[Extracted page text data]

·····

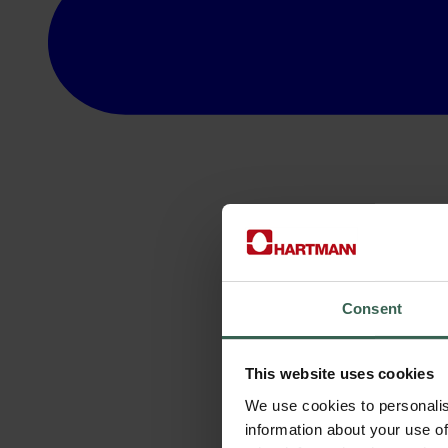
Consent
This website uses cookies
We use cookies to personalis
information about your use of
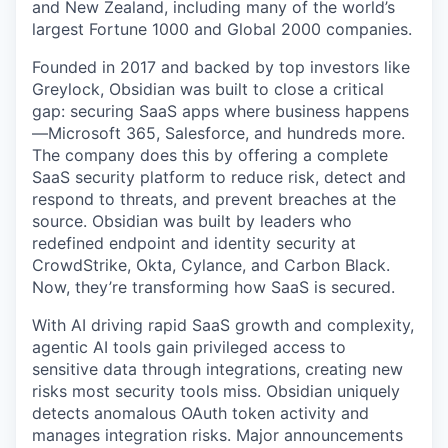
and New Zealand, including many of the world’s
largest Fortune 1000 and Global 2000 companies.
Founded in 2017 and backed by top investors like
Greylock, Obsidian was built to close a critical
gap: securing SaaS apps where business happens
—Microsoft 365, Salesforce, and hundreds more.
The company does this by offering a complete
SaaS security platform to reduce risk, detect and
respond to threats, and prevent breaches at the
source. Obsidian was built by leaders who
redefined endpoint and identity security at
CrowdStrike, Okta, Cylance, and Carbon Black.
Now, they’re transforming how SaaS is secured.
With AI driving rapid SaaS growth and complexity,
agentic AI tools gain privileged access to
sensitive data through integrations, creating new
risks most security tools miss. Obsidian uniquely
detects anomalous OAuth token activity and
manages integration risks. Major announcements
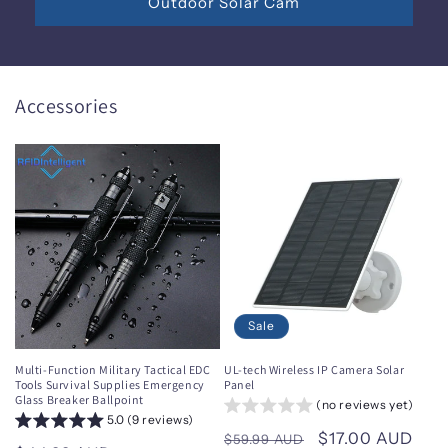
Outdoor Solar Cam
Accessories
Sale
Multi-Function Military Tactical EDC
UL-tech Wireless IP Camera Solar
Tools Survival Supplies Emergency
Panel
Glass Breaker Ballpoint
(no reviews yet)
5.0 (9 reviews)
Regular
Sale
$17.00 AUD
$59.99 AUD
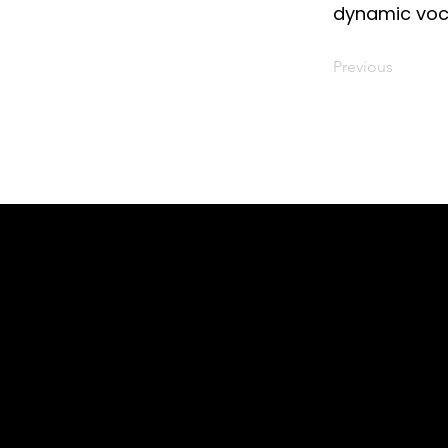
dynamic voc
Previous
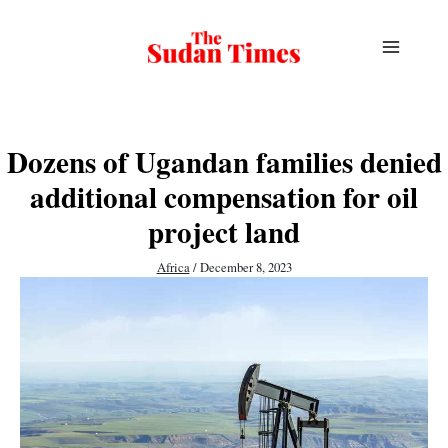
Skip
to
content
Dozens of Ugandan families denied
additional compensation for oil
project land
Africa
/
December 8, 2023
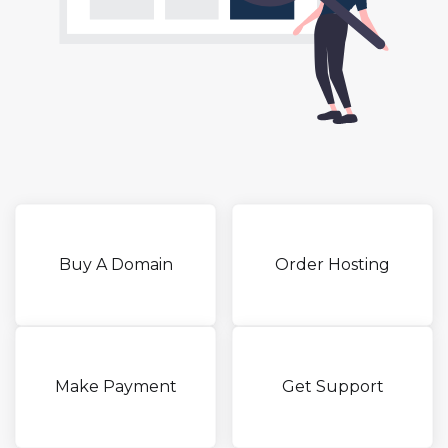
Buy A Domain
Order Hosting
Make Payment
Get Support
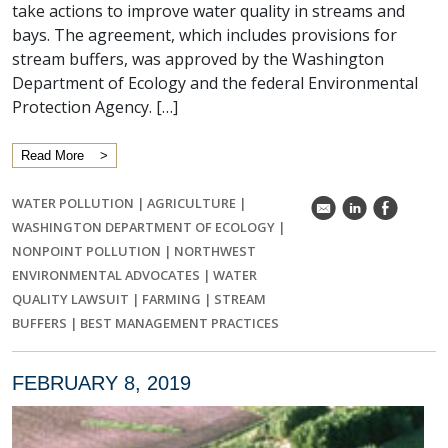
take actions to improve water quality in streams and
bays. The agreement, which includes provisions for
stream buffers, was approved by the Washington
Department of Ecology and the federal Environmental
Protection Agency. […]
Read More
WATER POLLUTION
|
AGRICULTURE
|
k
C
E
WASHINGTON DEPARTMENT OF ECOLOGY
|
NONPOINT POLLUTION
|
NORTHWEST
ENVIRONMENTAL ADVOCATES
|
WATER
QUALITY LAWSUIT
|
FARMING
|
STREAM
BUFFERS
|
BEST MANAGEMENT PRACTICES
FEBRUARY 8, 2019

·····

### Task requirements
When you give the entries again, keep them exact and omit any picture they contain.

### Answer for the task
Consent
This website uses cookies
We use cookies to personalis
information about your use of
and New Zealand, including many of the world’s
largest Fortune 1000 and Global 2000 companies.
Founded in 2017 and backed by top investors like
Greylock, Obsidian was built to close a critical
gap: securing SaaS apps where business happens
—Microsoft 365, Salesforce, and hundreds more.
The company does this by offering a complete
SaaS security platform to reduce risk, detect and
respond to threats, and prevent breaches at the
source. Obsidian was built by leaders who
redefined endpoint and identity security at
CrowdStrike, Okta, Cylance, and Carbon Black.
Now, they’re transforming how SaaS is secured.
With AI driving rapid SaaS growth and complexity,
agentic AI tools gain privileged access to
sensitive data through integrations, creating new
risks most security tools miss. Obsidian uniquely
detects anomalous OAuth token activity and
manages integration risks. Major announcements
Outdoor Solar Cam
Accessories
Sale
Multi-Function Military Tactical EDC
UL-tech Wireless IP Camera Solar
Tools Survival Supplies Emergency
Panel
Glass Breaker Ballpoint
(no reviews yet)
5.0 (9 reviews)
Regular
Sale
$17.00 AUD
$59.99 AUD
dynamic voc
Previous
Skip
to
content
Dozens of Ugandan families denied
additional compensation for oil
project land
Africa
/
December 8, 2023
Buy A Domain
Order Hosting
Make Payment
Get Support
take actions to improve water quality in streams and
bays. The agreement, which includes provisions for
stream buffers, was approved by the Washington
Department of Ecology and the federal Environmental
Protection Agency. […]
Read More
WATER POLLUTION
|
AGRICULTURE
|
k
C
E
WASHINGTON DEPARTMENT OF ECOLOGY
|
NONPOINT POLLUTION
|
NORTHWEST
ENVIRONMENTAL ADVOCATES
|
WATER
QUALITY LAWSUIT
|
FARMING
|
STREAM
BUFFERS
|
BEST MANAGEMENT PRACTICES
FEBRUARY 8, 2019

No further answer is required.